The assault trial for Const. Geoff Mantler opened Monday with testimony from the journalist who caught him kicking a kneeling suspect in the face.

Kelly Hayes stood across the street from Mantler during the Jan. 6, 2011 arrest, filming with his iPhone as the officer stepped towards 51-year-old Buddy Tavares and punted him.

The video made headlines across Canada, leading to a charge of assault causing bodily harm for Mantler and inspiring a protest rally against the RCMP in Kelowna.

But the same footage may play a large part in the defence’s strategy.

During Hayes’ cross-examination, Mantler’s lawyer broke the footage down frame by frame and highlighted a fifth of a second in which Tavares appears to raise his hands slightly towards the officer.

“When you see it in plain speed, in normal speed, you wouldn’t notice that until someone breaks it down,” Hayes told CTV News. “But it can’t be denied that Mr.
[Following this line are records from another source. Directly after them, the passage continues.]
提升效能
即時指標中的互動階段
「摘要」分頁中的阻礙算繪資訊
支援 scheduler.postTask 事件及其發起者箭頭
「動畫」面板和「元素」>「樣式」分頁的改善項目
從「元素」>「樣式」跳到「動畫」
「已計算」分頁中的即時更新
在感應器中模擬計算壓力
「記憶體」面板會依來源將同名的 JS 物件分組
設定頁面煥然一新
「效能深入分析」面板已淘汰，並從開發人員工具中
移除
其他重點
Tavares raises his hands.”

Tavares, who spoke briefly on his way into court, said he expected his character would play a key role in the defence.
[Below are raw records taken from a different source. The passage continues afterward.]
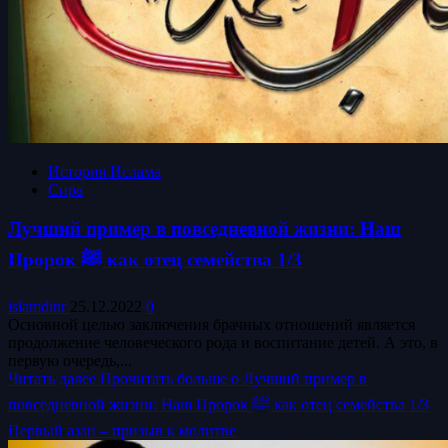
История Ислама
Сира
Лучший пример в повседневной жизни: Наш
Пророк ﷺ как отец семейства 1/3
islamdinr
25.12.2022
0
Основной целью заключения брачных отношений является
продолжение человеческого рода и воспитание детей. А это, в
первую очередь,...
Читать далее
Прочитать больше о Лучший пример в
повседневной жизни: Наш Пророк ﷺ как отец семейства 1/3
Первый азан – призыв к молитве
“His whole defence is going to be to discredit me, you watch,” said Tavares, who says he suffers ongoing anxiety attacks as a result of the kick.

Tavares’ truck was pulled over the day of the alleged assault by Mounties responding to reports of shots fired at the Harvest Golf Club. A friend of Tavares told CTV News he was on disability leave from his job at the course at the time, and that one of his duties had been scaring off geese with a shotgun.

Mantler pleaded not guilty to the assault, a move that still shocks Tavares’ family. The officer declined to speak to reporters outside the courthouse Monday.

He has been suspended from duty since January 2011 and had his pay revoked months later.

The trial is expected to last two weeks.